In via preliminare, va vagliata l’eccezione di inammissibilità dell’appello per violazione dell’art. 190 c.g.c., sollevata da parte appellata, per asserita mancata indicazione dei capi della decisione e per asserita mancata specificazione delle ragioni di fatto e di diritto che sarebbero sottese all’atto di appello.
Al riguardo, il Collegio osserva che, secondo il consolidato indirizzo del Giudice di legittimità, anche ove le parti si limitino a ribadire e riproporre in appello le ragioni e argomentazioni poste a sostegno di quanto già dedotto in primo grado, è da ritenersi assolto l'onere d'impugnazione specifica, atteso il carattere devolutivo dell’appello (Cass. 3064/2012; 4784/2011; 18559/2010; 19639/2009).
La mancanza o l'assoluta incertezza dei motivi specifici dell'impugnazione, le quali determinano l'inammissibilità dell'appello, non sono ravvisabili qualora il gravame contenga una motivazione interpretabile in modo inequivoco, potendo gli elementi di specificità dei motivi ricavarsi, anche per implicito, dall’intero atto di impugnazione considerato nel suo complesso, comprese le premesse in fatto, la parte espositiva e le conclusioni;
ciò, in quanto le disposizioni in materia debbono essere interpretate restrittivamente, in conformità all'art. 14 disp. prel. c.c., trattandosi di disposizione eccezionale che limita l'accesso alla giustizia, dovendosi, pertanto, consentire, ogni qual volta nell'atto sia comunque espressa la volontà di contestare la decisione di primo grado, l'effettività del sindacato sul merito dell'impugnazione (Cass.
15519/2020). L'indicazione dei motivi specifici dell'impugnazione non deve, quindi, necessariamente consistere in una rigorosa e formalistica enunciazione delle ragioni invocate a sostegno dell'appello, richiedendosi, invece, soltanto una esposizione chiara ed univoca, anche se sommaria, sia della domanda rivolta al Giudice del gravame, sia delle ragioni della doglianza.
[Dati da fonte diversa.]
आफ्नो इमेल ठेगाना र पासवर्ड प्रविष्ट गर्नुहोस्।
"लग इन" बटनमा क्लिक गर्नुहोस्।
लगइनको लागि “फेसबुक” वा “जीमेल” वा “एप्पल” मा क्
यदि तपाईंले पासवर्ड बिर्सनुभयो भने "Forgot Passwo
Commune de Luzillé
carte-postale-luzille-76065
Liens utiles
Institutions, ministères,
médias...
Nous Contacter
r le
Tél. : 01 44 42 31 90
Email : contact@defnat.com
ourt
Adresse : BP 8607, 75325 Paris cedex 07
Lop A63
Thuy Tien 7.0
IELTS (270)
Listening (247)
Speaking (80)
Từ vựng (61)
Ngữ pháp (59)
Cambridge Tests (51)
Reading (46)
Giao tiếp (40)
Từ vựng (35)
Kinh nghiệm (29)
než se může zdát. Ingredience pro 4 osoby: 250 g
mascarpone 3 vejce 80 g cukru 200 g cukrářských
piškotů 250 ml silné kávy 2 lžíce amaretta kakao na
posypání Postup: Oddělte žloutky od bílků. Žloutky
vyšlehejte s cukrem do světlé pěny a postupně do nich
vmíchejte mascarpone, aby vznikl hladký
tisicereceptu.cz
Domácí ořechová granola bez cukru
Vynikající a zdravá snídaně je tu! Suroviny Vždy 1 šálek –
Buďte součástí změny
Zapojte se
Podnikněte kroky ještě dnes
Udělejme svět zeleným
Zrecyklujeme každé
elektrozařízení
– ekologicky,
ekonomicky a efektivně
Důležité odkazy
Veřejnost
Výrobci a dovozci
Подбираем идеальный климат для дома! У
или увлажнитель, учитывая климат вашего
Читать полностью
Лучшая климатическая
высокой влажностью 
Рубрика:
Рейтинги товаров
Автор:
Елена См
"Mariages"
Poiché non sono imposti dalla norma rigidi formalismi, gli elementi idonei a rendere
"specifici" i motivi d'appello possono essere ricavati, anche per implicito, purché in maniera univoca, dall'intero atto di impugnazione considerato nel suo complesso, comprese le premesse in fatto, la parte espositiva e le conclusioni (Cass. 30341/2019). Nel caso di specie, le doglianze svolte dall’appellante sull’iter logicogiuridico seguito dal Giudice territoriale, il quale non avrebbe adeguatamente valorizzato, a suo dire, il materiale probatorio versato in atti, costituiscono chiari ed espliciti motivi di impugnazione sotto il profilo di asserito vizio di motivazione, che non possono dar luogo ad inammissibilità dell’atto di appello, alla luce della costante interpretazione data dal Giudice di legittimità.
Ne consegue il rigetto dell’eccezione.
Ciò premesso, i motivi di impugnazione possono essere esaminati congiuntamente, stante la connessione tra loro.
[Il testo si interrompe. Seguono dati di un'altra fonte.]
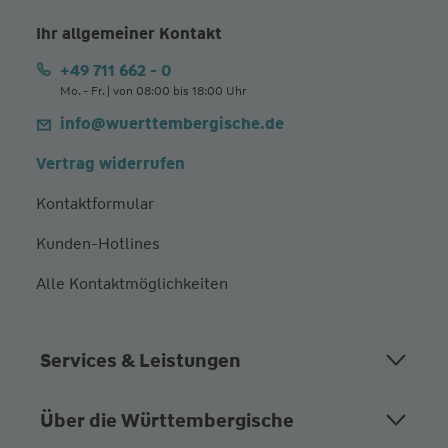
Ihr allgemeiner Kontakt
+49 711 662 - 0
Mo. - Fr. | von 08:00 bis 18:00 Uhr
info@wuerttembergische.de
Vertrag widerrufen
Kontaktformular
Kunden-Hotlines
Alle Kontaktmöglichkeiten
Services & Leistungen
Über die Württembergische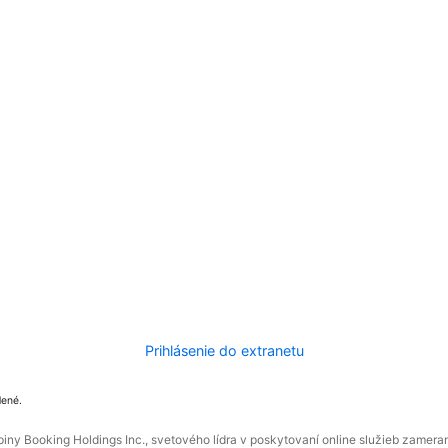
Prihlásenie do extranetu
dené.
ny Booking Holdings Inc., svetového lídra v poskytovaní online služieb zamera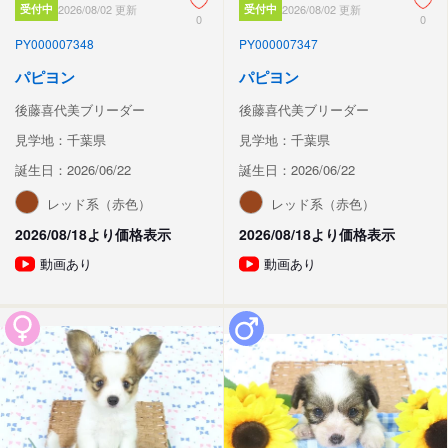
受付中
2026/08/02 更新
受付中
2026/08/02 更新
0
0
PY000007348
PY000007347
パピヨン
パピヨン
後藤喜代美ブリーダー
後藤喜代美ブリーダー
見学地：千葉県
見学地：千葉県
誕生日：2026/06/22
誕生日：2026/06/22
レッド系（赤色）
レッド系（赤色）
2026/08/18より価格表示
2026/08/18より価格表示
動画あり
動画あり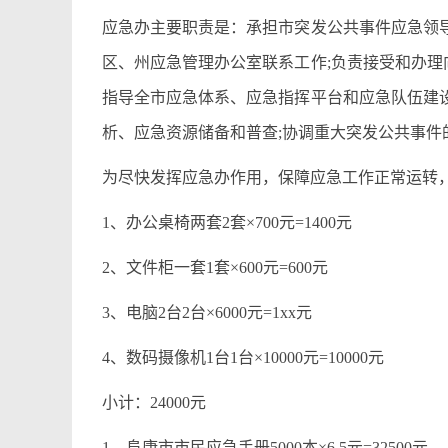
应急办主要职责是：承担市突发公共事件应急领导
区、州应急管理办公室联系工作;负责接受和办理
指导全市应急体系、应急指挥平台和应急队伍建设
析、应急资源储备和普查;协调重大突发公共事
为尽快发挥应急办作用，保障应急工作正常运转，
1、办公桌椅两套2套×700元=1400元
2、文件柜一套1套×600元=600元
3、电脑2台2台×6000元=1xx元
4、数码摄像机1台1台×10000元=10000元
小计：24000元
1、阜康市市民应急手册5000本×6.5元=32500元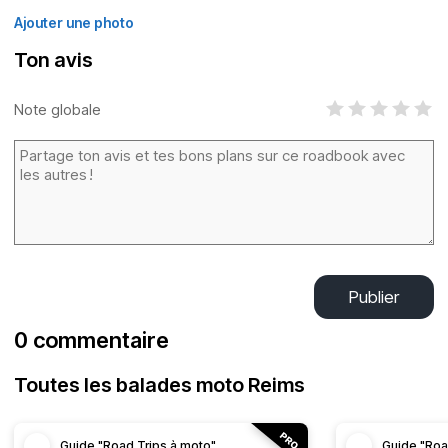
Ajouter une photo
Ton avis
Note globale
Publier
0 commentaire
Toutes les balades moto Reims
Guide "Road Trips à moto"
Guide "Roa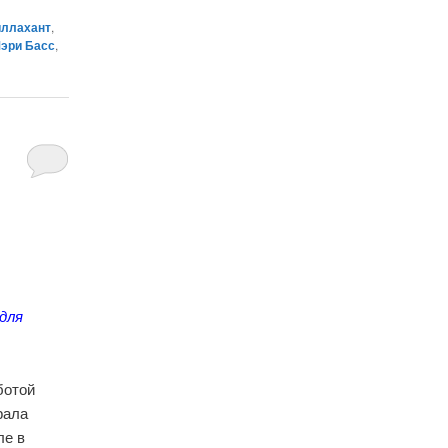
иллахант
,
эри Басс
,
 для
ботой
рала
ле в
La Procura regionale ha lamentato una carenza motivazionale dell’atto impugnato, tale da inficiare l’atto stesso, sotto un duplice profilo.
Nel primo motivo, il Requirente ha lamentato, in particolare, che la sentenza abbia fatto riferimento soltanto a 19 operazioni di acquisizione di dati riservati traendoli dalla sentenza di patteggiamento n. 550/2020 24 novembre 2020 emessa dal GIP di Perugia, mentre la sentenza stessa, in altro punto (capo di imputazione n. 40), ha indicato plurimi accessi alla banca dati per informazioni su persone fisiche e su targhe di cui ad un elenco composto di 93 pagine.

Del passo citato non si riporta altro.